126. The Week in Christianity, Islam, and Eastern Asia

Christianity however felt and long resisted the essential paganism of the week. The Roman Catholic church in its calendar recognizes the Lord’s day, the second to sixth days, and the Sabbath, but none named after a heathen god. In Greece the influence of the Orthodox church has been strong enough to establish a similar numbering in civil life; and the Slavic nations, also mostly Orthodox, follow the same system except that our Monday is their “first” day and they close the week with Sunday.

Sunday, instead of Sabbath-Saturday, became the religious day of the week in Christianity because of the early tradition that it was on this day that Jesus rose from the dead. An unconscious motive of perhaps greater influence was the desire to differentiate the new religion from its Sabbath-observing mother religion, both in the minds of converts from Judaism and in the opinion of the pagans. The Romans for about a century confused Jews and Christians, no doubt to the irritation of both.

Meanwhile, the pagans themselves, perhaps under the influence of the popular sun-worshiping Mithraic religion of the second and third centuries, had come to look upon the Sun’s day instead of Saturn’s as the first of the week. At any rate, in 321 A.D. Constantine ordained “the venerable day of the Sun” as a legal holiday from governmental, civic, and industrial activity. Constantine perhaps issued this decree as high priest of the state religion of the Roman empire, but he was also the first Christian emperor, and his action must have been wholly acceptable to the church. Before long, church and state were in accord to discountenance work on Sunday; and thus Christianity had adopted the heathen planetary week in all respects but the names of its days. Protestantism finally withdrew even this barrier and accepted the planet-god names that had so long been popularly and civilly established.

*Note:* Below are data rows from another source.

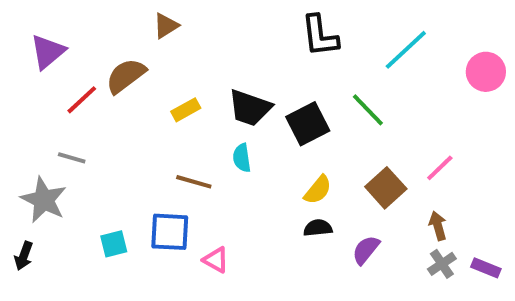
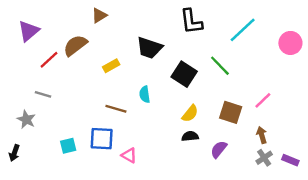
black trapezoid: (250, 108) -> (149, 48), moved
black square: (308, 124) -> (184, 74), turned -30
brown square: (386, 188) -> (231, 112), turned -30
gray star: (44, 200) -> (26, 119), size x0.7

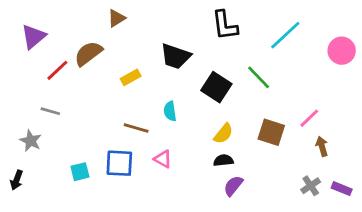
brown arrow: (262, 135) -> (322, 146), moved
purple semicircle: (219, 149) -> (233, 186), moved
pink triangle: (129, 155) -> (163, 159), moved

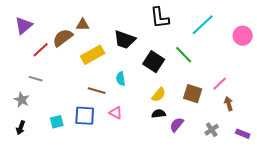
brown triangle: (116, 18) -> (83, 25), moved, turned 32
yellow rectangle: (131, 77) -> (93, 55), size x1.6
black arrow: (17, 180) -> (21, 128), moved
purple semicircle: (233, 186) -> (177, 125), moved
gray cross: (311, 186) -> (212, 130), moved

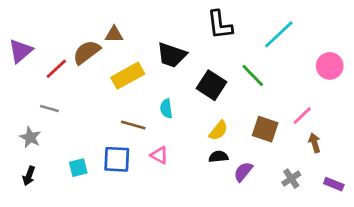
purple triangle: (24, 26) -> (21, 51), moved
pink circle: (243, 36) -> (330, 66), moved

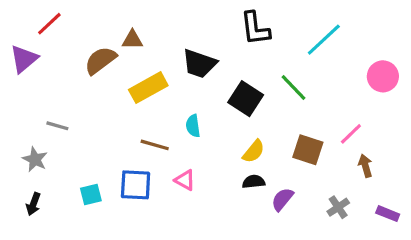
red line: (56, 69) -> (49, 24), moved

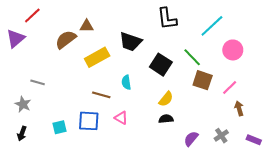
pink circle: (383, 76) -> (233, 50), moved
brown square: (308, 150) -> (203, 80), moved
purple semicircle: (282, 199) -> (191, 139), moved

The Mohammedan week is that of Judaism and Eastern Christianity, and was taken over bodily from one or the other of these religions. Sunday is the “first” day, and so in order to Thursday. Friday is “the meeting,” when one prays at the mosque, but labors before and after, if one wishes. And Saturday is “the Sabbath,” though of course without its Jewish prescriptions and restrictions. The Arabs have spread this form of the week far into Africa.

But the planetary week of Babylonian-Greek-Egyptian-Syrian origin spread east as well as west and north and south. It never became so charged with religious meaning nor so definitely established as a civil and economic institution in Asia as in Europe, but it was used astronomically, calendrically, and in divination. By the fifth century, it had been introduced into India. For a time after the tenth century, it was more used in dating than among European nations. Again “translations” of the god names of the planets were made: Brihaspati was Jupiter, and Brihaspati-vara Thursday.

From India, the week spread north into Tibet, east to the Indo-Chinese countries, and southeast to the Malay Peninsula, Sumatra, and Java. In the former lands, it was employed calendrically; among the Malaysians, rather astrologically, and has been largely superseded by the Mohammedan form. Even China acquired some slight acquaintance with the week as a period of seven days allotted to the planetary bodies and initiated by the day of Mit, that is, Mithra, the Persian sun god, although the average Chinaman knows nothing of the days of the week nor any periodic rest from labor.